Material to process:
=== Section Start ===

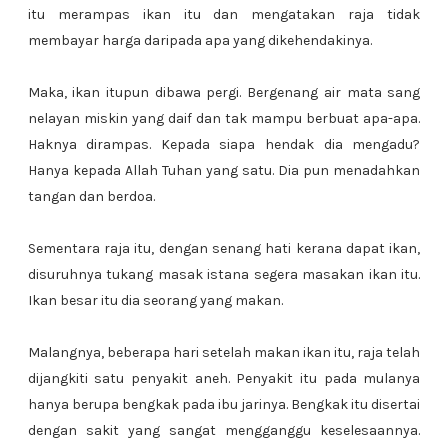
itu merampas ikan itu dan mengatakan raja tidak
membayar harga daripada apa yang dikehendakinya.
Maka, ikan itupun dibawa pergi. Bergenang air mata sang
nelayan miskin yang daif dan tak mampu berbuat apa-apa.
Haknya dirampas. Kepada siapa hendak dia mengadu?
Hanya kepada Allah Tuhan yang satu. Dia pun menadahkan
tangan dan berdoa.
Sementara raja itu, dengan senang hati kerana dapat ikan,
disuruhnya tukang masak istana segera masakan ikan itu.
Ikan besar itu dia seorang yang makan.
Malangnya, beberapa hari setelah makan ikan itu, raja telah
dijangkiti satu penyakit aneh. Penyakit itu pada mulanya
hanya berupa bengkak pada ibu jarinya. Bengkak itu disertai
dengan sakit yang sangat mengganggu keselesaannya.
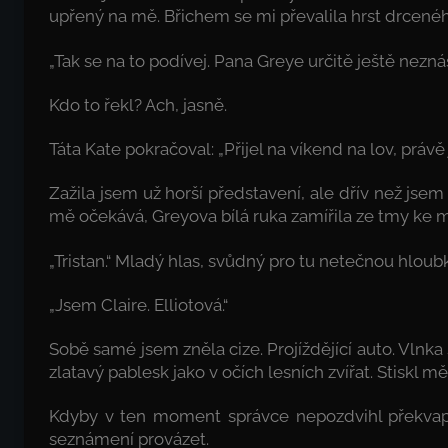
upřený na mě. Břichem se mi převalila hrst drcenéh
„Tak se na to podívej. Pana Greye určitě ještě neznáš
Kdo to řekl? Ach, jasně.
Táta Kate pokračoval: „Přijel na víkend na lov, právě
Zažila jsem už horší představení, ale dřív než jse
mě očekává, Greyova bílá ruka zamířila ze tmy ke 
„Tristan.“ Mladý hlas, svůdný pro tu netečnou hloub
„Jsem Claire. Elliotová.“
Sobě samé jsem zněla cize. Projíždějící auto. Vlnka
zlatavý pablesk jako v očích lesních zvířat. Stiskl m
Kdyby v ten moment správce nepozdvihl překvap
seznámení provázet.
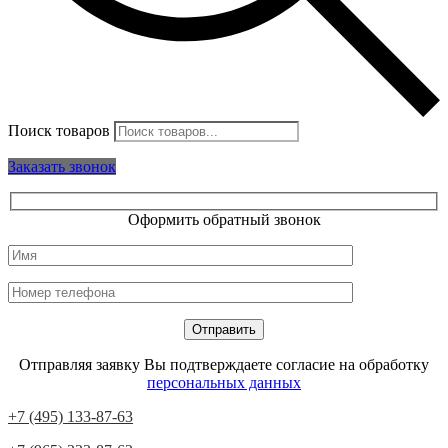
Поиск товаров
Заказать звонок
Оформить обратный звонок
Отправляя заявку Вы подтверждаете согласие на обработку
персональных данных
+7 (495) 133-87-63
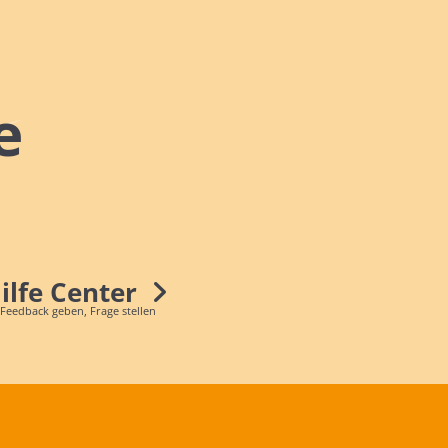
e
Hilfe Center
 Feedback geben, Frage stellen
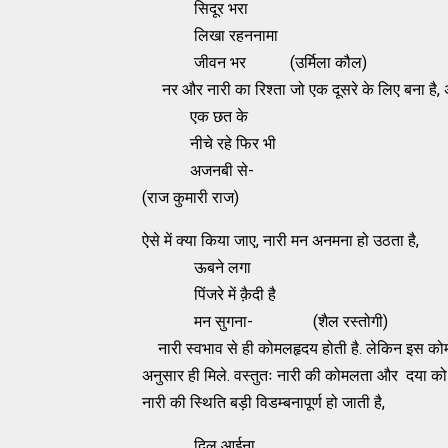
सिदूर भरा
लिखा रहननामा
जीवन भर (उर्मिला कौल)
नर और नारी का रिश्ता जो एक दूसरे के लिए बना है, अ
एक छत के
नीचे रहे फिर भी
अजनबी से-
(राज कुमारी राज)
ऐसे में क्या किया जाए, नारी मन अनमना हो उठ
ऊबने लगा
पिंजरे में क़ैदी है
मन सुगना- (शैल रस्तोगी)
नारी स्वभाव से ही कोमलहृदय होती है. लेकिन इस कोम
अनुसार ही मिले. वस्तुतः नारी की कोमलता और दया क
नारी की स्थिति बड़ी विडम्बनापूर्ण हो जाती है,
दिल आईना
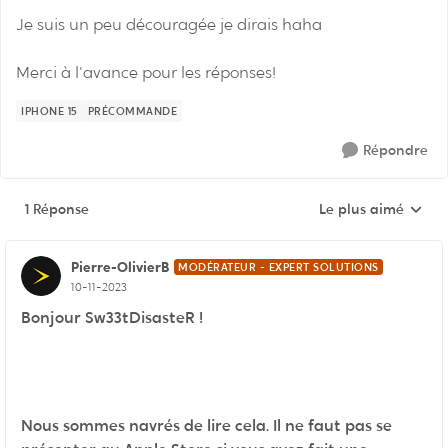
Je suis un peu découragée je dirais haha
Merci à l'avance pour les réponses!
IPHONE 15
PRÉCOMMANDE
Répondre
1 Réponse
Le plus aimé
Réponses triées pa
Pierre-OlivierB
MODÉRATEUR - EXPERT SOLUTIONS
10-11-2023
Bonjour Sw33tDisasteR !
Nous sommes navrés de lire cela. Il ne faut pas se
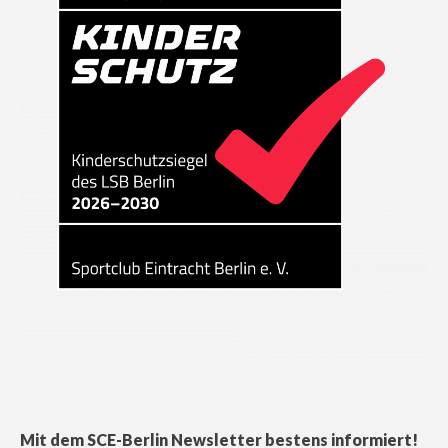
Mit dem SCE-Berlin Newsletter bestens informiert!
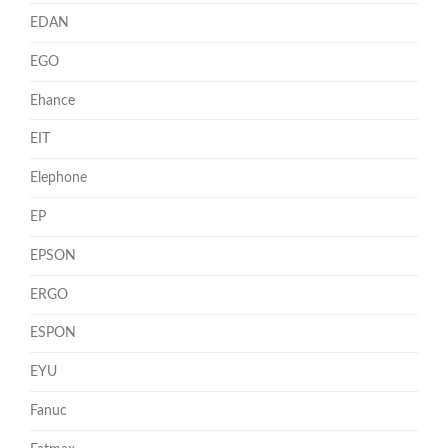
EDAN
EGO
Ehance
EIT
Elephone
EP
EPSON
ERGO
ESPON
EYU
Fanuc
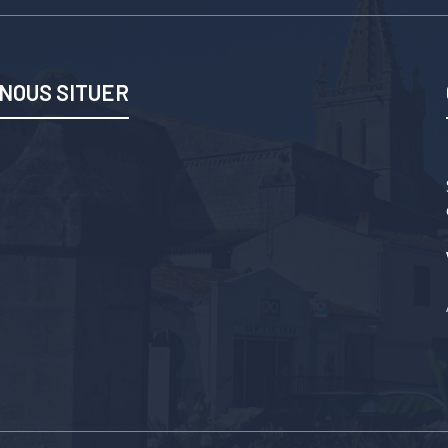
NOUS SITUER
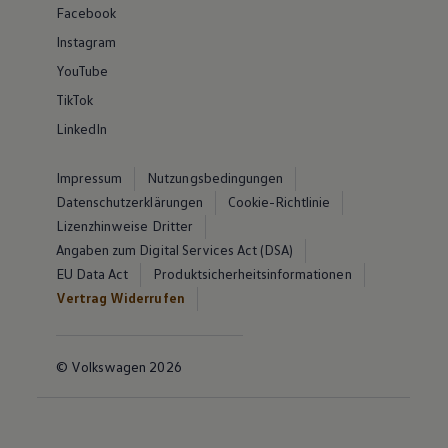
Facebook
Instagram
YouTube
TikTok
LinkedIn
Impressum
Nutzungsbedingungen
Datenschutzerklärungen
Cookie-Richtlinie
Lizenzhinweise Dritter
Angaben zum Digital Services Act (DSA)
EU Data Act
Produktsicherheitsinformationen
Vertrag Widerrufen
© Volkswagen 2026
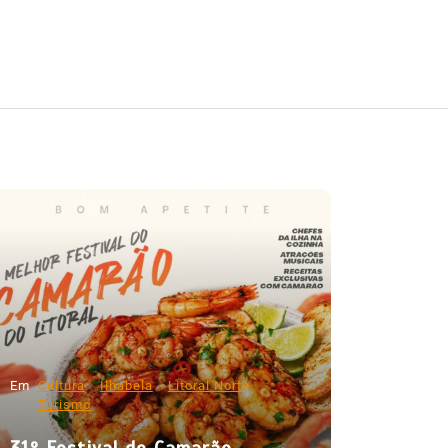
Em
Cultura
Ilhabela
Litoral Norte
Turismo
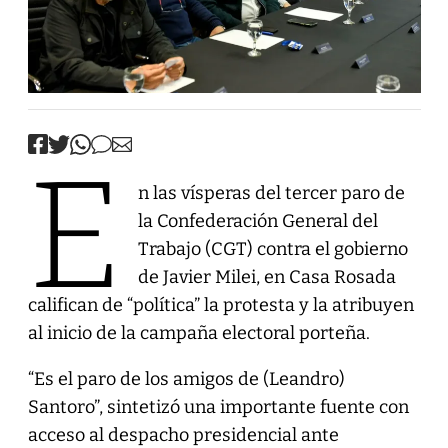
E
n las vísperas del tercer paro de
la Confederación General del
Trabajo (CGT) contra el gobierno
de Javier Milei, en Casa Rosada
califican de “política” la protesta y la atribuyen
al inicio de la campaña electoral porteña.
“Es el paro de los amigos de (Leandro)
Santoro”, sintetizó una importante fuente con
acceso al despacho presidencial ante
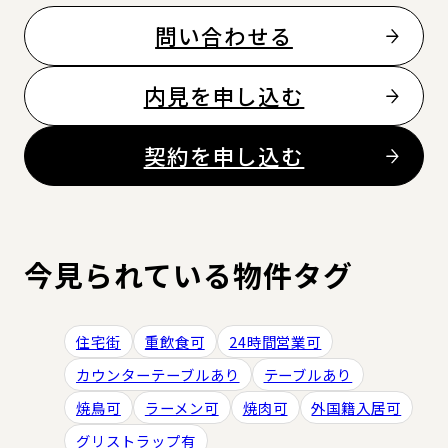
問い合わせる
内見を申し込む
契約を申し込む
今見られている物件タグ
住宅街
重飲食可
24時間営業可
カウンターテーブルあり
テーブルあり
焼鳥可
ラーメン可
焼肉可
外国籍入居可
グリストラップ有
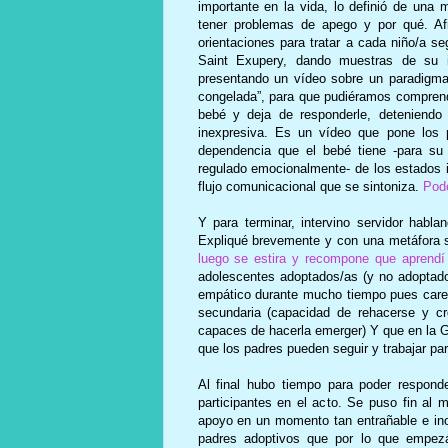
importante en la vida, lo definió de un
tener problemas de apego y por qué. Afi
orientaciones para tratar a cada niño/a s
Saint Exupery, dando muestras de su 
presentando un vídeo sobre un paradigma d
congelada”, para que pudiéramos comprend
bebé y deja de responderle, deteniendo 
inexpresiva. Es un vídeo que pone los 
dependencia que el bebé tiene -para su 
regulado emocionalmente- de los estados 
flujo comunicacional que se sintoniza.
Podé
Y para terminar, intervino servidor hablan
Expliqué brevemente y con una metáfora se
luego se estira y recompone que aprend
adolescentes adoptados/as (y no adoptad
empático durante mucho tiempo pues carecie
secundaria (capacidad de rehacerse y cr
capaces de hacerla emerger) Y que en
la 
que los padres pueden seguir y trabajar par
Al final hubo tiempo para poder respond
participantes en el acto. Se puso fin al 
apoyo en un momento tan entrañable e inol
padres adoptivos que por lo que empezá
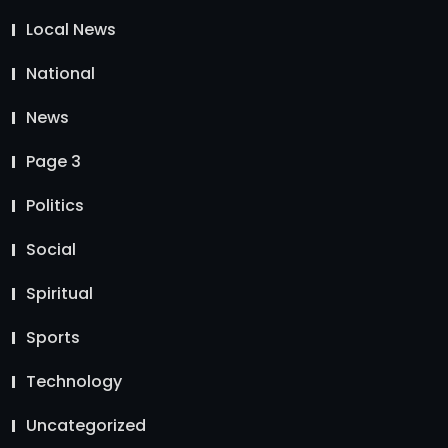
Local News
National
News
Page 3
Politics
Social
Spiritual
Sports
Technology
Uncategorized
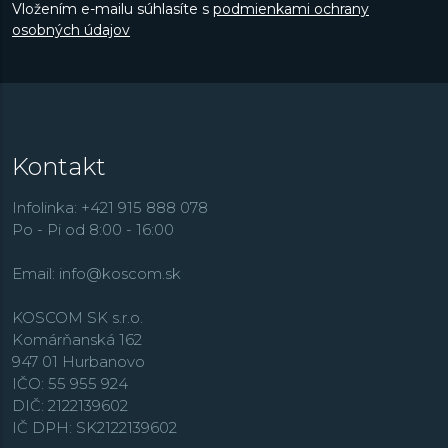
Vložením e-mailu súhlasíte s
podmienkami ochrany
osobných údajov
Kontakt
Infolinka: +421 915 888 078
Po - Pi od 8:00 - 16:00
Email:
info@koscom.sk
KOSCOM SK s.r.o.
Komárňanská 162
947 01 Hurbanovo
IČO: 55 955 924
DIČ: 2122139602
IČ DPH: SK2122139602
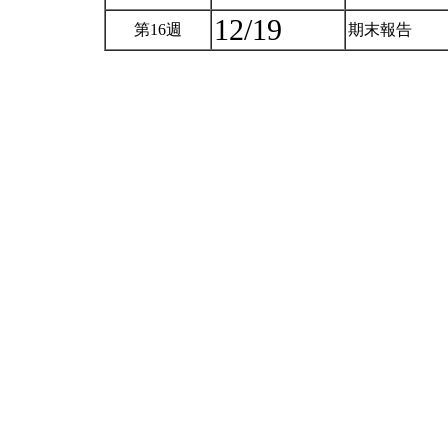
12/19
第16週
期末報告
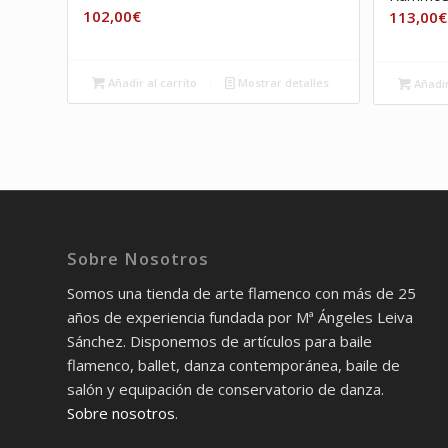
102,00
€
113,00
€
Añadir al carrito
Mostrar detalles
Añadir
Sobre Nosotros
Somos una tienda de arte flamenco con más de 25
años de experiencia fundada por Mª Ángeles Leiva
Sánchez. Disponemos de artículos para baile
flamenco, ballet, danza contemporánea, baile de
salón y equipación de conservatorio de danza.
Sobre nosotros
.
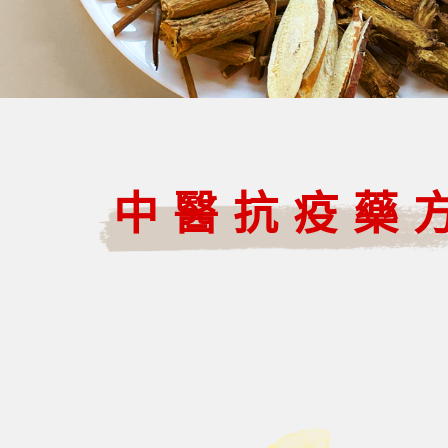
中醫抗疫藥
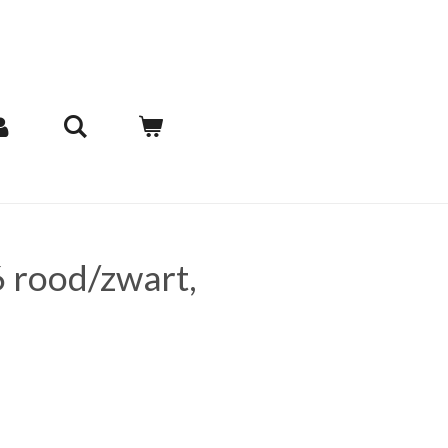
 rood/zwart,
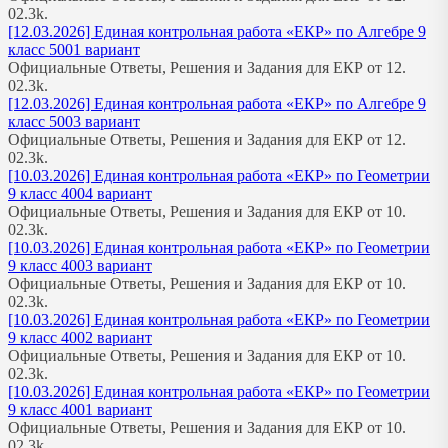
0
2.3k.
[12.03.2026] Единая контрольная работа «ЕКР» по Алгебре 9
класс 5001 вариант
Официальные Ответы, Решения и Задания для ЕКР от 12.
0
2.3k.
[12.03.2026] Единая контрольная работа «ЕКР» по Алгебре 9
класс 5003 вариант
Официальные Ответы, Решения и Задания для ЕКР от 12.
0
2.3k.
[10.03.2026] Единая контрольная работа «ЕКР» по Геометрии
9 класс 4004 вариант
Официальные Ответы, Решения и Задания для ЕКР от 10.
0
2.3k.
[10.03.2026] Единая контрольная работа «ЕКР» по Геометрии
9 класс 4003 вариант
Официальные Ответы, Решения и Задания для ЕКР от 10.
0
2.3k.
[10.03.2026] Единая контрольная работа «ЕКР» по Геометрии
9 класс 4002 вариант
Официальные Ответы, Решения и Задания для ЕКР от 10.
0
2.3k.
[10.03.2026] Единая контрольная работа «ЕКР» по Геометрии
9 класс 4001 вариант
Официальные Ответы, Решения и Задания для ЕКР от 10.
0
2.3k.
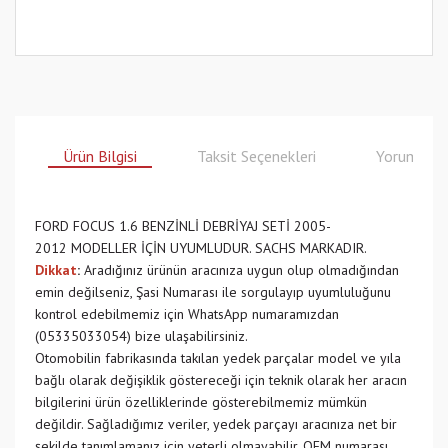
Ürün Bilgisi
Taksit Seçenekleri
Yorumlar
FORD FOCUS 1.6 BENZİNLİ DEBRİYAJ SETİ 2005-
2012 MODELLER İÇİN UYUMLUDUR. SACHS MARKADIR.
Dikkat
:
Aradığınız ürünün aracınıza uygun olup olmadığından
emin değilseniz, Şasi Numarası ile sorgulayıp uyumluluğunu
kontrol edebilmemiz için WhatsApp numaramızdan
(05335033054) bize ulaşabilirsiniz.
Otomobilin fabrikasında takılan yedek parçalar model ve yıla
bağlı olarak değişiklik göstereceği için teknik olarak her aracın
bilgilerini ürün özelliklerinde gösterebilmemiz mümkün
değildir. Sağladığımız veriler, yedek parçayı aracınıza net bir
şekilde tanımlamanız için yeterli olmayabilir. OEM numarası,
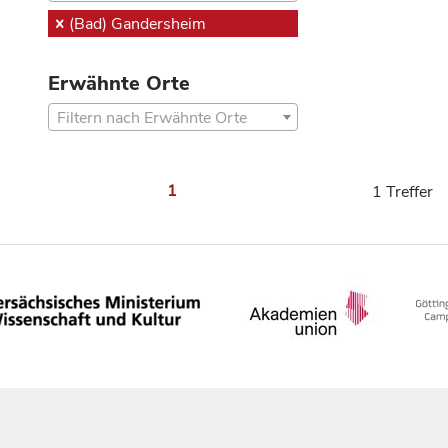
(Bad) Gandersheim
Erwähnte Orte
Filtern nach Erwähnte Orte
1
1 Treffer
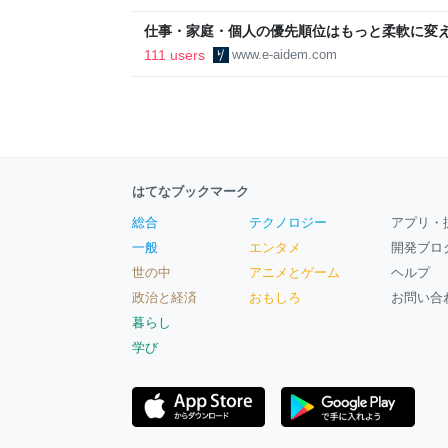
区
仕事・家庭・個人の優先順位はもっと柔軟に変えて
後の自分に伝えたいこと - りっすん by イーア
111 users
www.e-aidem.com
はてなブックマーク
総合
テクノロジー
アプリ・
一般
エンタメ
開発ブロ
世の中
アニメとゲーム
ヘルプ
政治と経済
おもしろ
お問い合
暮らし
学び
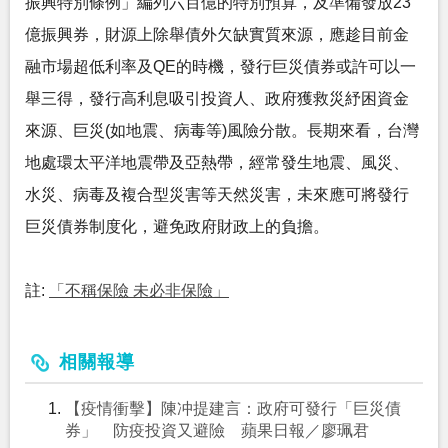
振興特別條例」編列六百億的特別預算，及準備發放23
億振興券，財源上除舉債外欠缺實質來源，應趁目前金
融市場超低利率及QE的時機，發行巨災債券或許可以一
舉三得，發行高利息吸引投資人、政府獲救災紓困資金
來源、巨災(如地震、病毒等)風險分散。長期來看，台灣
地處環太平洋地震帶及亞熱帶，經常發生地震、風災、
水災、病毒及複合型災害等天然災害，未來應可將發行
巨災債券制度化，避免政府財政上的負擔。
註:
「不稱保險 未必非保險」
相關報導
【疫情衝擊】陳冲提建言：政府可發行「巨災債
券」 防疫投資又避險 蘋果日報／廖珮君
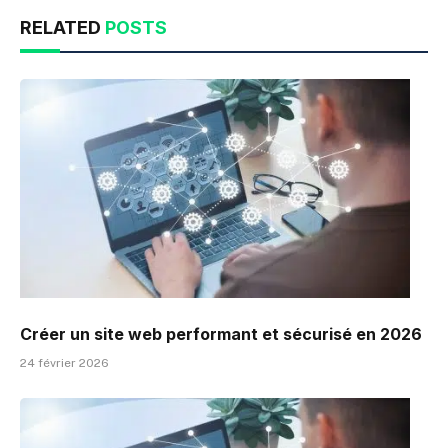
RELATED
POSTS
Créer un site web performant et sécurisé en 2026
24 février 2026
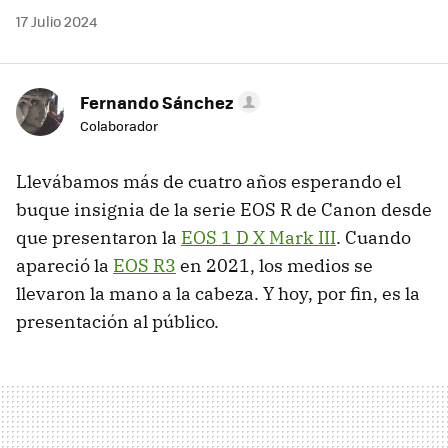
17 Julio 2024
Fernando Sánchez
Colaborador
Llevábamos más de cuatro años esperando el
buque insignia de la serie EOS R de Canon desde
que presentaron la
EOS 1 D X Mark III
. Cuando
apareció la
EOS R3
en 2021, los medios se
llevaron la mano a la cabeza. Y hoy, por fin, es la
presentación al público.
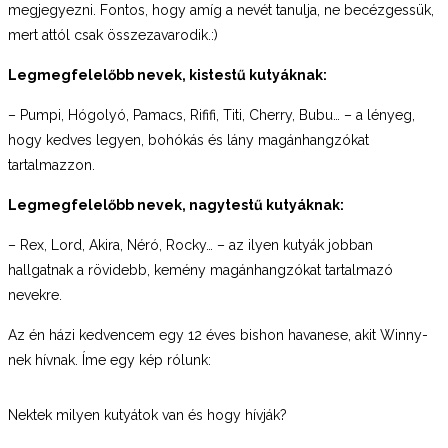
megjegyezni. Fontos, hogy amíg a nevét tanulja, ne becézgessük,
mert attól csak összezavarodik.:)
Legmegfelelőbb nevek, kistestű kutyáknak:
– Pumpi, Hógolyó, Pamacs, Rififi, Titi, Cherry, Bubu… – a lényeg,
hogy kedves legyen, bohókás és lány magánhangzókat
tartalmazzon.
Legmegfelelőbb nevek, nagytestű kutyáknak:
– Rex, Lord, Akira, Néró, Rocky… – az ilyen kutyák jobban
hallgatnak a rövidebb, kemény magánhangzókat tartalmazó
nevekre.
Az én házi kedvencem egy 12 éves bishon havanese, akit Winny-
nek hívnak. Íme egy kép rólunk:
Nektek milyen kutyátok van és hogy hívják?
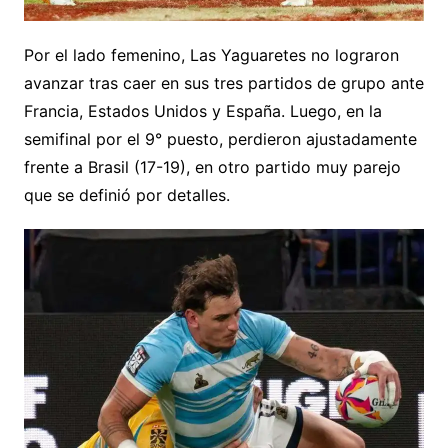
Por el lado femenino, Las Yaguaretes no lograron
avanzar tras caer en sus tres partidos de grupo ante
Francia, Estados Unidos y España. Luego, en la
semifinal por el 9° puesto, perdieron ajustadamente
frente a Brasil (17-19), en otro partido muy parejo
que se definió por detalles.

=== Section End ===

What you will do: Across the entries, how many lines include the string "звонок"? The answer should be only a number.

Result for this exercise: 2